(Records contained in a dataset)
::::::::::
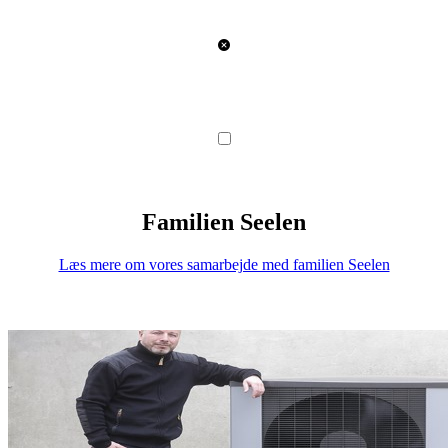
Familien Seelen
Læs mere om vores samarbejde med familien Seelen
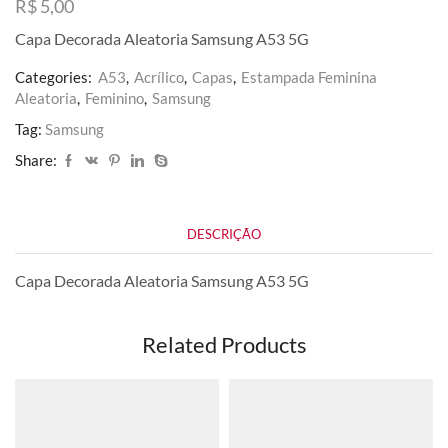
R$
5,00
Capa Decorada Aleatoria Samsung A53 5G
Categories:
A53
,
Acrílico
,
Capas
,
Estampada Feminina
Aleatoria
,
Feminino
,
Samsung
Tag:
Samsung
Share:
DESCRIÇÃO
Capa Decorada Aleatoria Samsung A53 5G
Related Products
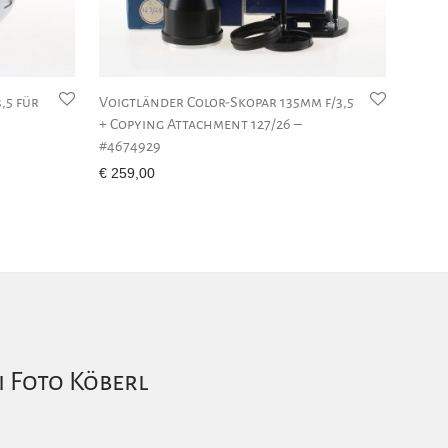
,5 für
Voigtländer Color-Skopar 135mm f/3,5
+ Copying Attachment 127/26 –
#4674929
€
259,00
i Foto Köberl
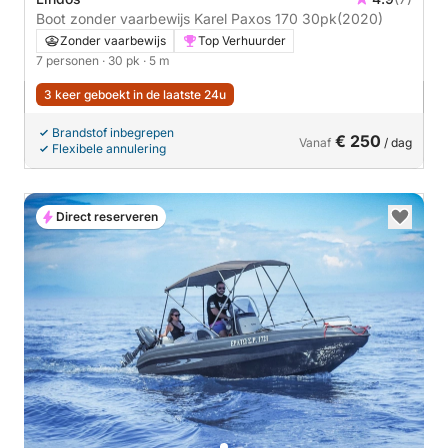
Boot zonder vaarbewijs Karel Paxos 170 30pk
(2020)
Zonder vaarbewijs
Top Verhuurder
7 personen
· 30 pk
· 5 m
3 keer geboekt in de laatste 24u
Brandstof inbegrepen
€ 250
Vanaf
/ dag
Flexibele annulering
Direct reserveren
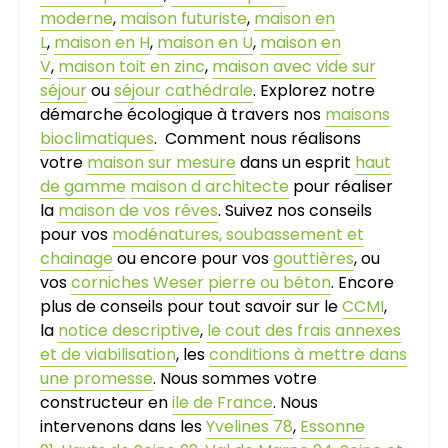
moderne
,
maison futuriste
,
maison en
L
,
maison en H
,
maison en U
,
maison en
V
,
maison toit en zinc
,
maison avec vide sur
séjour
ou
séjour cathédrale
. Explorez notre
démarche écologique à travers nos
maisons
bioclimatiques
. Comment nous réalisons
votre
maison sur mesure
dans un esprit
haut
de gamme
maison d architecte
pour réaliser
la
maison de vos rêves
. Suivez nos conseils
pour vos
modénatures, soubassement et
chainage
ou encore pour vos
gouttières
, ou
vos
corniches Weser pierre ou béton
. Encore
plus de conseils pour tout savoir sur le
CCMI
,
la
notice descriptive
,
le cout des frais annexes
et de viabilisation
, les
conditions à mettre dans
une promesse
. Nous sommes votre
constructeur en
ile de France
. Nous
intervenons dans les
Yvelines 78
,
Essonne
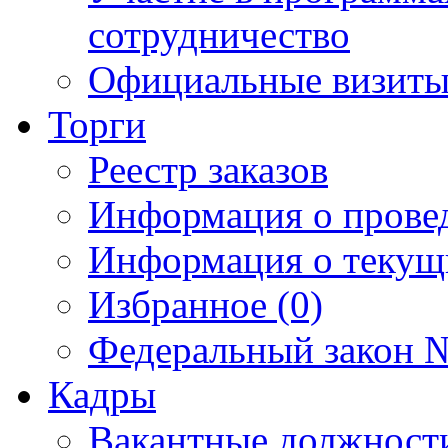
сотрудничество
Официальные визиты 
Торги
Реестр заказов
Информация о прове
Информация о текущ
Избранное (0)
Федеральный закон №
Кадры
Вакантные должност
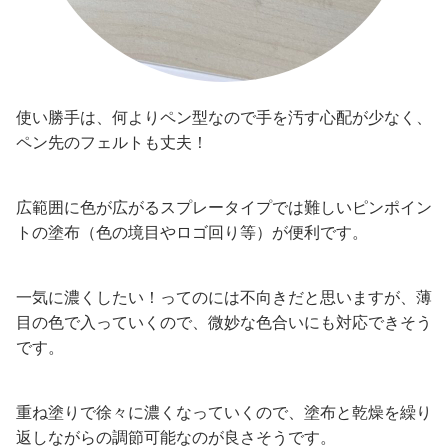
使い勝手は、何よりペン型なので手を汚す心配が少なく、
ペン先のフェルトも丈夫！
広範囲に色が広がるスプレータイプでは難しいピンポイン
トの塗布（色の境目やロゴ回り等）が便利です。
一気に濃くしたい！ってのには不向きだと思いますが、薄
目の色で入っていくので、微妙な色合いにも対応できそう
です。
重ね塗りで徐々に濃くなっていくので、塗布と乾燥を繰り
返しながらの調節可能なのが良さそうです。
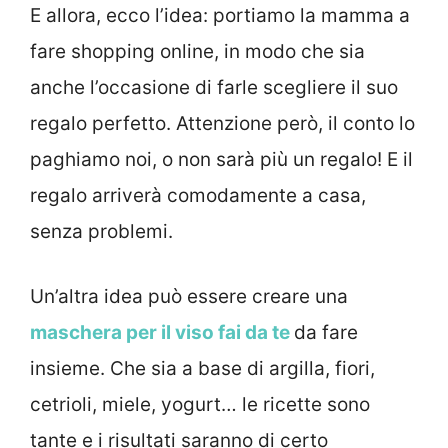
E allora, ecco l’idea: portiamo la mamma a
fare shopping online, in modo che sia
anche l’occasione di farle scegliere il suo
regalo perfetto. Attenzione però, il conto lo
paghiamo noi, o non sarà più un regalo! E il
regalo arriverà comodamente a casa,
senza problemi.
Un’altra idea può essere creare una
maschera per il viso fai da te
da fare
insieme. Che sia a base di argilla, fiori,
cetrioli, miele, yogurt… le ricette sono
tante e i risultati saranno di certo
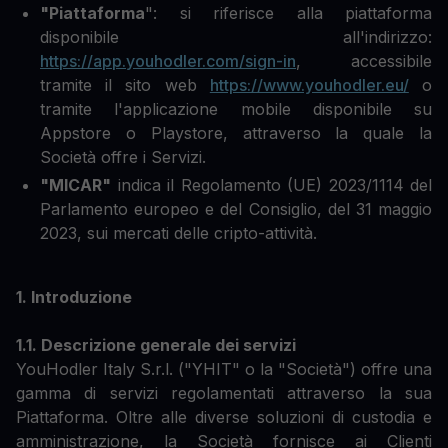
"Piattaforma
": si riferisce alla piattaforma
disponibile all'indirizzo:
https://app.youhodler.com/sign-in
, accessibile
tramite il sito web
https://www.youhodler.eu/
o
tramite l'applicazione mobile disponibile su
Appstore o Playstore, attraverso la quale la
Società offre i Servizi.
"MICAR"
indica il Regolamento (UE) 2023/1114 del
Parlamento europeo e del Consiglio, del 31 maggio
2023, sui mercati delle cripto-attività.
1. Introduzione
1.1. Descrizione generale dei servizi
YouHodler Italy S.r.l. ("YHIT" o la "Società") offre una
gamma di servizi regolamentati attraverso la sua
Piattaforma. Oltre alle diverse soluzioni di custodia e
amministrazione, la Società fornisce ai Clienti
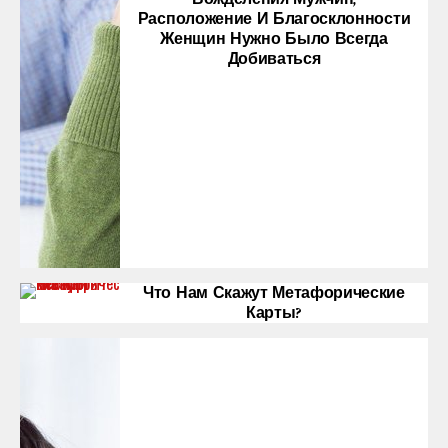
Расположение И Благосклонности
Женщин Нужно Было Всегда
Добиваться
Что Нам Скажут Метафорические
Карты?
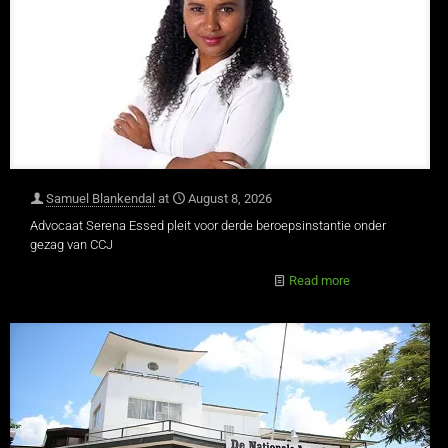
Samuel Blankendal
at
August 8, 2026
Advocaat Serena Essed pleit voor derde beroepsinstantie onder
gezag van CCJ
Read more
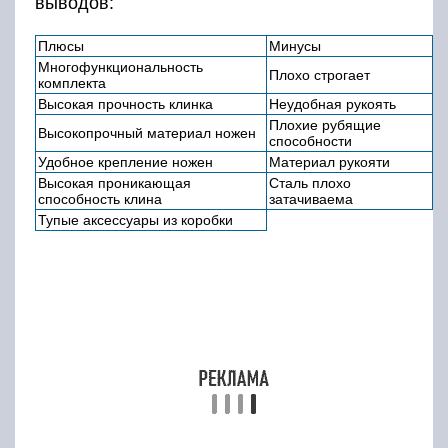
выводов:
Плюсы
Минусы
Многофункциональность
Плохо строгает
комплекта
Высокая прочность клинка
Неудобная рукоять
Плохие рубящие
Высокопрочный материал ножен
способности
Удобное крепление ножен
Материал рукояти
Высокая проникающая
Сталь плохо
способность клина
затачиваема
Тупые аксессуары из коробки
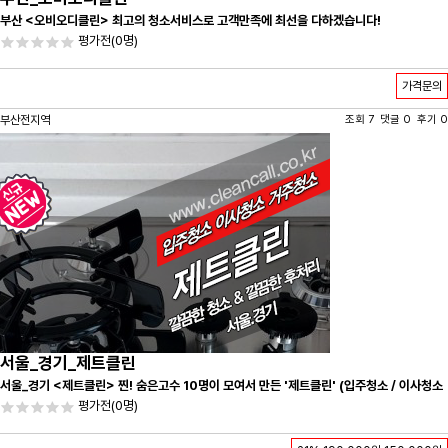
부산 <오비오디클린> 최고의 청소서비스로 고객만족에 최선을 다하겠습니다!
평가전
(0명)
가격문의
부산전지역
조회 7 댓글 0 후기 0
서울_경기_제트클린
서울_경기 <제트클린> 찐! 숨은고수 10명이 모여서 만든 '제트클린' (입주청소 / 이사청소
/ 줄눈시공) 항상 꼼꼼하게 친절하게 응대하겠습니다^-^
평가전
(0명)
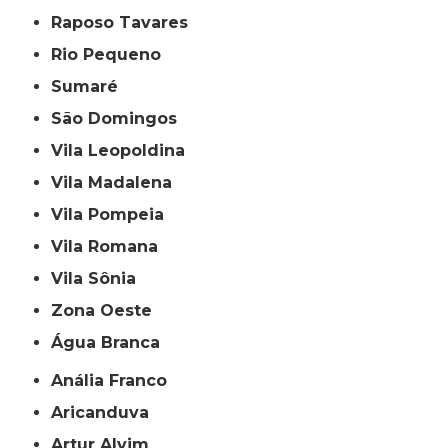
Raposo Tavares
Rio Pequeno
Sumaré
São Domingos
Vila Leopoldina
Vila Madalena
Vila Pompeia
Vila Romana
Vila Sônia
Zona Oeste
Água Branca
Anália Franco
Aricanduva
Artur Alvim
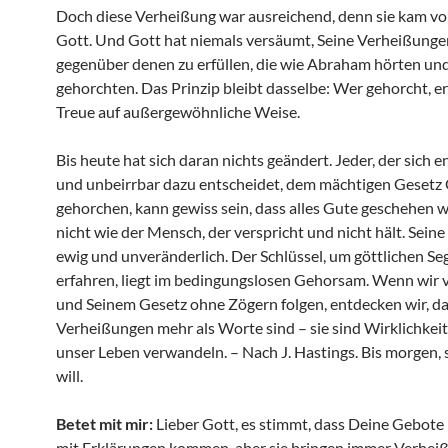
Doch diese Verheißung war ausreichend, denn sie kam v
Gott. Und Gott hat niemals versäumt, Seine Verheißunge
gegenüber denen zu erfüllen, die wie Abraham hörten un
gehorchten. Das Prinzip bleibt dasselbe: Wer gehorcht, e
Treue auf außergewöhnliche Weise.
Bis heute hat sich daran nichts geändert. Jeder, der sich 
und unbeirrbar dazu entscheidet, dem mächtigen Gesetz 
gehorchen, kann gewiss sein, dass alles Gute geschehen wi
nicht wie der Mensch, der verspricht und nicht hält. Sein
ewig und unveränderlich. Der Schlüssel, um göttlichen Se
erfahren, liegt im bedingungslosen Gehorsam. Wenn wir 
und Seinem Gesetz ohne Zögern folgen, entdecken wir, da
Verheißungen mehr als Worte sind – sie sind Wirklichkeit
unser Leben verwandeln. – Nach J. Hastings. Bis morgen, 
will.
Betet mit mir:
Lieber Gott, es stimmt, dass Deine Gebote
mit Erklärungen kommen, aber sie bringen immer Verhei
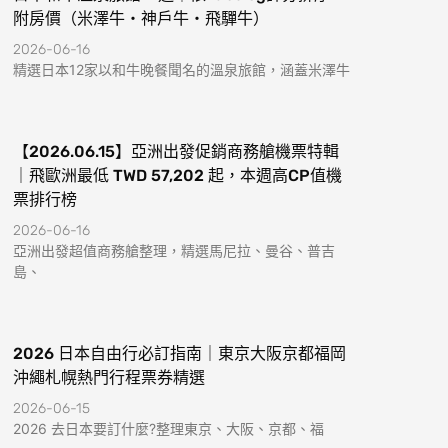
附房價（米澤牛・神戶牛・飛驒牛）
2026-06-16
精選日本12家以和牛晚餐聞名的溫泉旅館，涵蓋米澤牛
【2026.06.15】亞洲出發促銷商務艙機票特輯
｜飛歐洲最低 TWD 57,202 起，本週高CP值機
票排行榜
2026-06-16
亞洲出發超值商務艙整理，精選馬尼拉、曼谷、普吉
島、
2026 日本自由行必訂指南｜東京大阪京都福岡
沖繩札幌熱門行程票券精選
2026-06-15
2026 去日本要訂什麼?整理東京、大阪、京都、福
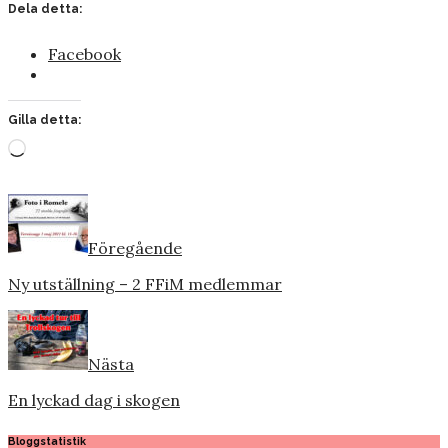
Dela detta:
Facebook
Gilla detta:
Laddar
in
…
Föregående
Ny utställning – 2 FFiM medlemmar
Nästa
En lyckad dag i skogen
Bloggstatistik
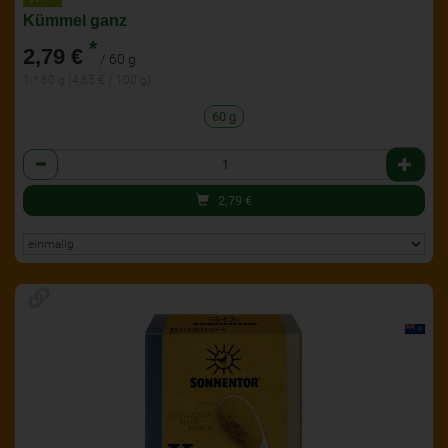
Kümmel ganz
*
2,79 €
/ 60 g
1 * 60 g (4,65 € / 100 g)
60 g
Anzahl
2,79
€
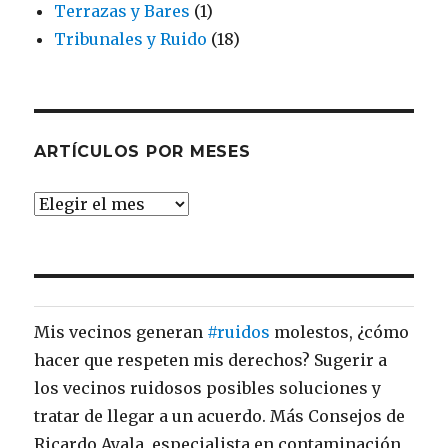
Terrazas y Bares
(1)
Tribunales y Ruido
(18)
ARTÍCULOS POR MESES
ARTÍCULOS
POR
MESES
Mis vecinos generan
El
@Ayto_Sevilla
dialoga con entidades
#ruidos
molestos, ¿cómo
hacer que respeten mis derechos? Sugerir a
vecinales para establecer mejoras de la
los vecinos ruidosos posibles soluciones y
ordenanza de veladores para controlar los
tratar de llegar a un acuerdo. Más Consejos de
#ruidos
una vez que finalicen las medidas
Ricardo Ayala, especialista en contaminación
provisionales implementadas por la crisis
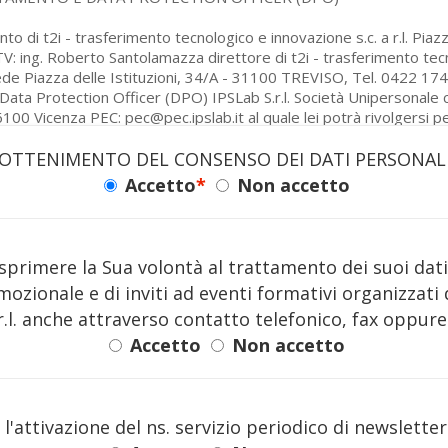
OTTENIMENTO DEL CONSENSO DEI DATI PERSONAL
Accetto
*
Non accetto
rimere la Sua volontà al trattamento dei suoi dati p
mozionale e di inviti ad eventi formativi organizzati 
 r.l. anche attraverso contatto telefonico, fax oppure
Accetto
Non accetto
l'attivazione del ns. servizio periodico di newsletter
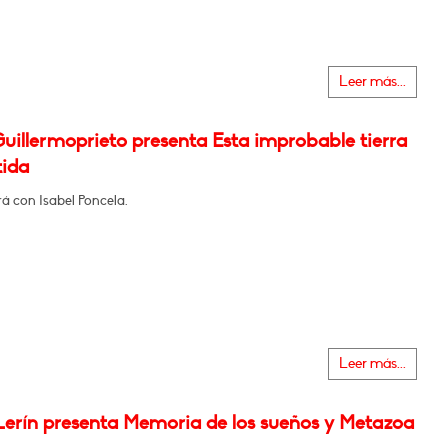
Leer más...
uillermoprieto presenta Esta improbable tierra
ida
á con Isabel Poncela.
Leer más...
 Lerín presenta Memoria de los sueños y Metazoa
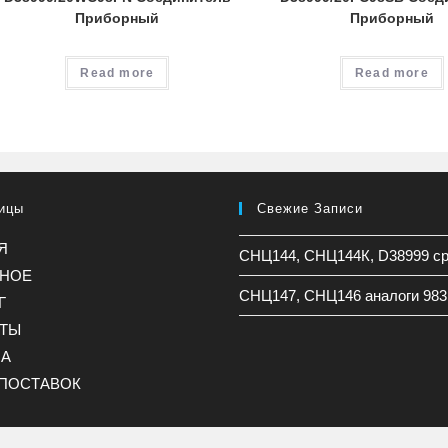
Приборный
Приборный
Read more
Read more
ицы
Свежие Записи
Я
СНЦ144, СНЦ144К, D38999 с
ННОЕ
СНЦ147, СНЦ146 аналоги 983
Г
КТЫ
НА
ПОСТАВОК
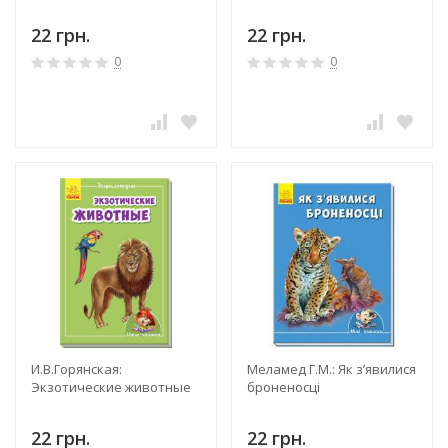
22 грн.
22 грн.
0
0
И.В.Горянская:
Меламед Г.М.: Як з’явилися
Экзотические животные
броненосці
22 грн.
22 грн.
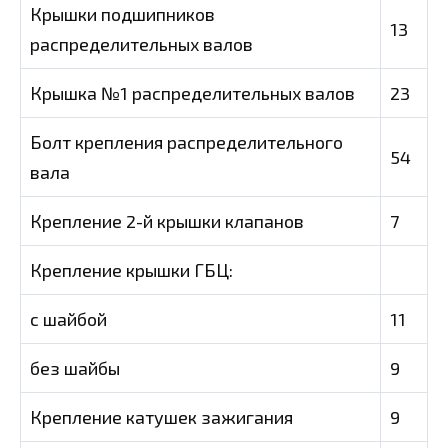
Крышки подшипников
13
распределительных валов
Крышка №1 распределительных валов
23
Болт крепления распределительного
54
вала
Крепление 2-й крышки клапанов
7
Крепление крышки ГБЦ:
с шайбой
11
без шайбы
9
Крепление катушек зажигания
9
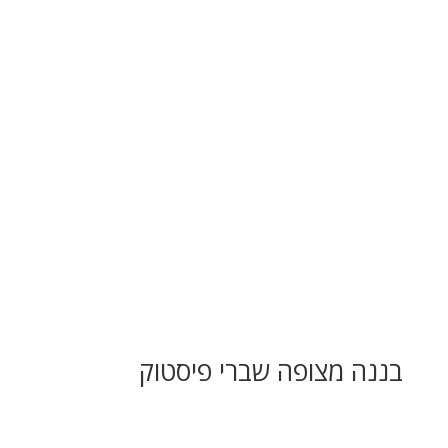
בננה מצופה שברי פיסטוק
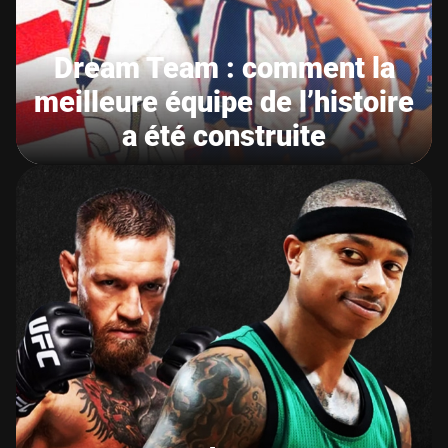
Dream Team : comment la
meilleure équipe de l’histoire
a été construite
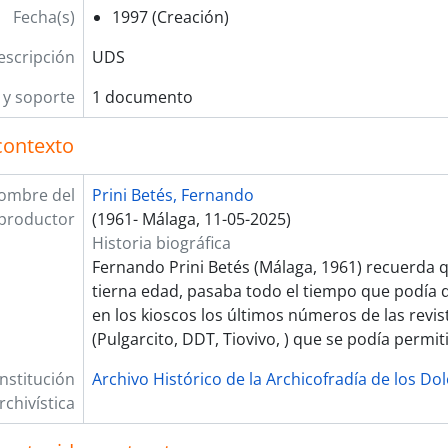
Fecha(s)
1997 (Creación)
escripción
UDS
y soporte
1 documento
contexto
ombre del
Prini Betés, Fernando
productor
(1961- Málaga, 11-05-2025)
Historia biográfica
Fernando Prini Betés (Málaga, 1961) recuerda
tierna edad, pasaba todo el tiempo que podía
en los kioscos los últimos números de las revist
(Pulgarcito, DDT, Tiovivo, ) que se podía permiti
Institución
Archivo Histórico de la Archicofradía de los Do
rchivística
::::::::::
» **Your objective**
What lines above hold the word "offre"? List them all.

» **Response to this exercise**
Società offre i Servizi.
YouHodler Italy S.r.l. ("YHIT" o la "Società") offre una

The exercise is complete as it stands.